I read a verse in Ephesians 5 in the amplified Bible last week.
And walk in love [esteeming and delighting in one another] as Christ loved us and gave Himself up for us, a slain offering and sacrifice to God [for you, so that it became] a sweet fragrance. ~ Eph. 5:2 AMP
My husband can read a verse and chew it all day, just completely breaking it down and consuming it. But I’ve always felt like I had to read large hulking portions of scripture in order to fulfill the “requirements” for having a quiet time. It has to be a chapter at the barest minimum, and more is always better.
And seldom can I tell you in the evening what I read in the morning.
But Ephesians 5, all amplified and stretched out like that, was a feast for me this time. There was no need to go any further. This verse was about relationships and it was my prayer for our children that day, that they would esteem and delight in one another. Sounds ideal.
And then it was caught in my throat: He gave Himself up.
I gave up sugar for 30 days. And grains and legumes and dairy. I learned to drink my coffee black and to inhale the scent of pancakes rather than pancakes themselves, and I learned that I have all kinds of bad habits when it comes to food.
I’ve given up on goals and given up on people and given up on trying from time to time, but never have I truly given up my Self, like, for good.
Idealist-Me has given up my Self again and again with at least sincere mental assent. It’s good. It’s needed. It’s called discipleship and it means Christ now lives in me because I’ve been crucified with Him and only one of us came out alive.
But me, the real me, walks daily in conflict with Myself.

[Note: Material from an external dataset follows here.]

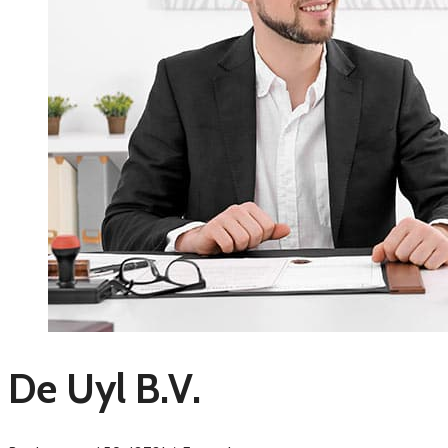
De Uyl B.V.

And have I ever truly given myself up?
I call it Deathbed Christianity, this always struggling with dying and living in Christ.

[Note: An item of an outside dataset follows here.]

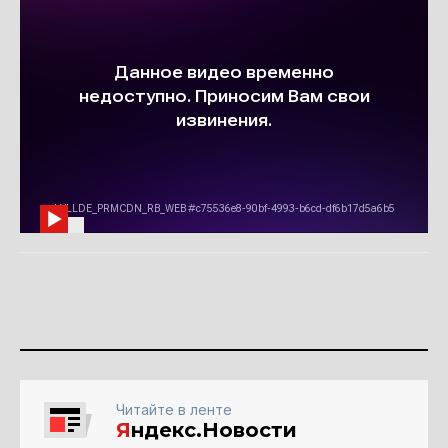
Читайте в ленте
Я
ндекс.Новости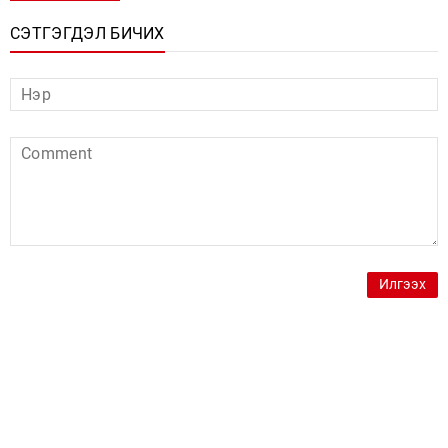
СЭТГЭГДЭЛ БИЧИХ
Илгээх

I want to quit me but it’s not like quitting sugar or cheese or warm crispy toast with creamy peanut butter, cut into fourths like mom used to do.

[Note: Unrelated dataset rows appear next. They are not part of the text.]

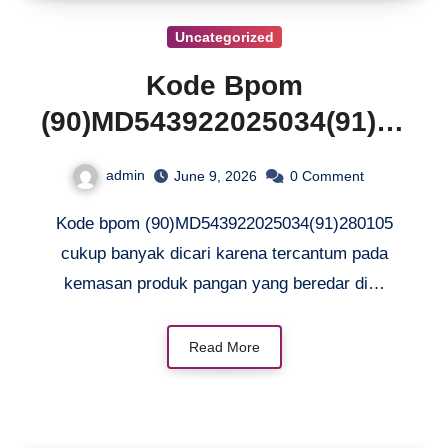
Uncategorized
Kode Bpom
(90)MD543922025034(91)28
0105 Kings Fisher Sarden
admin
June 9, 2026
0
Comment
Dalam Saus Tomat
Kode bpom (90)MD543922025034(91)280105
cukup banyak dicari karena tercantum pada
kemasan produk pangan yang beredar di…
Read More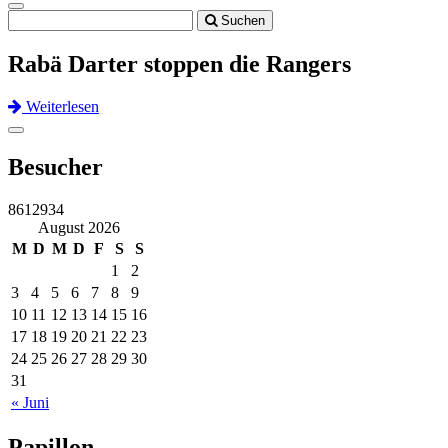
Toggle
Suchen
navigation
Rabä Darter stoppen die Rangers
Weiterlesen
Previous
Next
Toggle
navigation
Besucher
8612934
August 2026
M
D
M
D
F
S
S
1
2
3
4
5
6
7
8
9
10
11
12
13
14
15
16
17
18
19
20
21
22
23
24
25
26
27
28
29
30
31
« Juni
Papillon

I want to quit me but in so endeavoring I find myself completely focused on my Self, and it’s distracting.
I just really need the One who gave Himself up for me and Myself.
My Self, that pitiful part of me that takes center stage in feigned martyrdom, a death of only my imagination and my mind. This flesh is still all clingy and to take it off like a garment? To unclothe right there on center stage?
Let me step down first.
Let me put Him in His rightful place and all eyes can focus solely on His goodness and maybe, possibly, they’ll not notice my lack of it.
So I am a Deathbed Christian, after all.
I am the one lying helpless and naked-as-I-came, dying but gasping and weakly clinging like flesh to all my bones.
He gave Himself up. Just quit Himself right there on the spot for me, and you.
So I take up my deathbed-of-a-mat and walk because He says to. I’m telling Myself to let go of lofty ideals because Jesus called me to live in the dirt and flesh, and by that I mean that I can’t spend my time focusing on being better or doing better or even on dying to self.
Because then I focus on me.
I have to trust that His righteousness covers me.
I have to believe that all His breathed inspiration is for me, too. Little ol’ me, and not just for His favorites or His superstars, of which I know there are none. I know it.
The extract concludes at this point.